▸ Description of the task
Would you restate the entries below exactly, keeping every line?
···
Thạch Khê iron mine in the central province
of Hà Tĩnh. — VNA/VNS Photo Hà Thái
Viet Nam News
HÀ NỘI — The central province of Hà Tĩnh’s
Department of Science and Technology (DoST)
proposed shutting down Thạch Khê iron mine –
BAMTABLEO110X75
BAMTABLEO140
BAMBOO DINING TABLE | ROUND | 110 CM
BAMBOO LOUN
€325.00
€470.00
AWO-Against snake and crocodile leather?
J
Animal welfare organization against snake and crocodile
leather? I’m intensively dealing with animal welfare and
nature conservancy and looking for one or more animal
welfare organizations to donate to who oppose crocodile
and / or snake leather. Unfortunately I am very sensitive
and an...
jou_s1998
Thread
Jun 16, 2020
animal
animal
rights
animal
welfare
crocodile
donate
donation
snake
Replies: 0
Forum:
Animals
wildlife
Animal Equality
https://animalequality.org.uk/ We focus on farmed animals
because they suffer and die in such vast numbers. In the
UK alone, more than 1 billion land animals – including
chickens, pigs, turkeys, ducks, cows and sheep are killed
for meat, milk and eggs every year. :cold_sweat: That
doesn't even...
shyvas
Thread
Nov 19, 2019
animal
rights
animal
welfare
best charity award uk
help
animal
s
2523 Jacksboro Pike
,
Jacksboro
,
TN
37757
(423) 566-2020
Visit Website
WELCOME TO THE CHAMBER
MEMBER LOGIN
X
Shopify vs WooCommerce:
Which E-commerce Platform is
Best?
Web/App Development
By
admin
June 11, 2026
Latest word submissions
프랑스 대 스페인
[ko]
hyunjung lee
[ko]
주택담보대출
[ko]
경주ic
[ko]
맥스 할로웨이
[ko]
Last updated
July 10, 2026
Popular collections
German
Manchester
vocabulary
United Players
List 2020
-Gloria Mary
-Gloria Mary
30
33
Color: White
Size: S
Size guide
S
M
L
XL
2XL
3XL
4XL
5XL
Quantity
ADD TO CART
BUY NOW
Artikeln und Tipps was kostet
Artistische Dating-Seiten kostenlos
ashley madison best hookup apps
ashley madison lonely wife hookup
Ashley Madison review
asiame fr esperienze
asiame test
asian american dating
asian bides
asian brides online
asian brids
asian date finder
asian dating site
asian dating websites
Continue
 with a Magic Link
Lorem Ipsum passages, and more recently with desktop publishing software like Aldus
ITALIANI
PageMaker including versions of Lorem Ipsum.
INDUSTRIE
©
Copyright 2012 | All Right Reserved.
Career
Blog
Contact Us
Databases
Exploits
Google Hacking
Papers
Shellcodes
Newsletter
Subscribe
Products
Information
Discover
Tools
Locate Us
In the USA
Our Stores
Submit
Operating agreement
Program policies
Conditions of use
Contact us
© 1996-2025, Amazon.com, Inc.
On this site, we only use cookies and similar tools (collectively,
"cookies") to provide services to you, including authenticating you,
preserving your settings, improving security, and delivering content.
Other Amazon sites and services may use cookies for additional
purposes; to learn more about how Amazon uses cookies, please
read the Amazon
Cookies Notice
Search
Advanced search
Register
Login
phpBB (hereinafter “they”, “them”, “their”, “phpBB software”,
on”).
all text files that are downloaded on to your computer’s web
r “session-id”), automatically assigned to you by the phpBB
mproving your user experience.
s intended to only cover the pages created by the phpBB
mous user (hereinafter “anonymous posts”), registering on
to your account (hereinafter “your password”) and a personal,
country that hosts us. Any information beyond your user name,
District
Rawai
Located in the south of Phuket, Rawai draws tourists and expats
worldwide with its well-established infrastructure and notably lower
···
▸ Task answer
Thạch Khê iron mine in the central province
of Hà Tĩnh. — VNA/VNS Photo Hà Thái
Viet Nam News
HÀ NỘI — The central province of Hà Tĩnh’s
Department of Science and Technology (DoST)
proposed shutting down Thạch Khê iron mine –
BAMTABLEO110X75
BAMTABLEO140
BAMBOO DINING TABLE | ROUND | 110 CM
BAMBOO LOUN
€325.00
€470.00
AWO-Against snake and crocodile leather?
J
Animal welfare organization against snake and crocodile
leather? I’m intensively dealing with animal welfare and
nature conservancy and looking for one or more animal
welfare organizations to donate to who oppose crocodile
and / or snake leather. Unfortunately I am very sensitive
and an...
jou_s1998
Thread
Jun 16, 2020
animal
animal
rights
animal
welfare
crocodile
donate
donation
snake
Replies: 0
Forum:
Animals
wildlife
Animal Equality
https://animalequality.org.uk/ We focus on farmed animals
because they suffer and die in such vast numbers. In the
UK alone, more than 1 billion land animals – including
chickens, pigs, turkeys, ducks, cows and sheep are killed
for meat, milk and eggs every year. :cold_sweat: That
doesn't even...
shyvas
Thread
Nov 19, 2019
animal
rights
animal
welfare
best charity award uk
help
animal
s
2523 Jacksboro Pike
,
Jacksboro
,
TN
37757
(423) 566-2020
Visit Website
WELCOME TO THE CHAMBER
MEMBER LOGIN
X
Shopify vs WooCommerce:
Which E-commerce Platform is
Best?
Web/App Development
By
admin
June 11, 2026
Latest word submissions
프랑스 대 스페인
[ko]
hyunjung lee
[ko]
주택담보대출
[ko]
경주ic
[ko]
맥스 할로웨이
[ko]
Last updated
July 10, 2026
Popular collections
German
Manchester
vocabulary
United Players
List 2020
-Gloria Mary
-Gloria Mary
30
33
Color: White
Size: S
Size guide
S
M
L
XL
2XL
3XL
4XL
5XL
Quantity
ADD TO CART
BUY NOW
Artikeln und Tipps was kostet
Artistische Dating-Seiten kostenlos
ashley madison best hookup apps
ashley madison lonely wife hookup
Ashley Madison review
asiame fr esperienze
asiame test
asian american dating
asian bides
asian brides online
asian brids
asian date finder
asian dating site
asian dating websites
Continue
 with a Magic Link
Lorem Ipsum passages, and more recently with desktop publishing software like Aldus
ITALIANI
PageMaker including versions of Lorem Ipsum.
INDUSTRIE
©
Copyright 2012 | All Right Reserved.
Career
Blog
Contact Us
Databases
Exploits
Google Hacking
Papers
Shellcodes
Newsletter
Subscribe
Products
Information
Discover
Tools
Locate Us
In the USA
Our Stores
Submit
Operating agreement
Program policies
Conditions of use
Contact us
© 1996-2025, Amazon.com, Inc.
On this site, we only use cookies and similar tools (collectively,
"cookies") to provide services to you, including authenticating you,
preserving your settings, improving security, and delivering content.
Other Amazon sites and services may use cookies for additional
purposes; to learn more about how Amazon uses cookies, please
read the Amazon
Cookies Notice
Search
Advanced search
Register
Login
phpBB (hereinafter “they”, “them”, “their”, “phpBB software”,
on”).
all text files that are downloaded on to your computer’s web
r “session-id”), automatically assigned to you by the phpBB
mproving your user experience.
s intended to only cover the pages created by the phpBB
mous user (hereinafter “anonymous posts”), registering on
to your account (hereinafter “your password”) and a personal,
country that hosts us. Any information beyond your user name,
District
Rawai
Located in the south of Phuket, Rawai draws tourists and expats
worldwide with its well-established infrastructure and notably lower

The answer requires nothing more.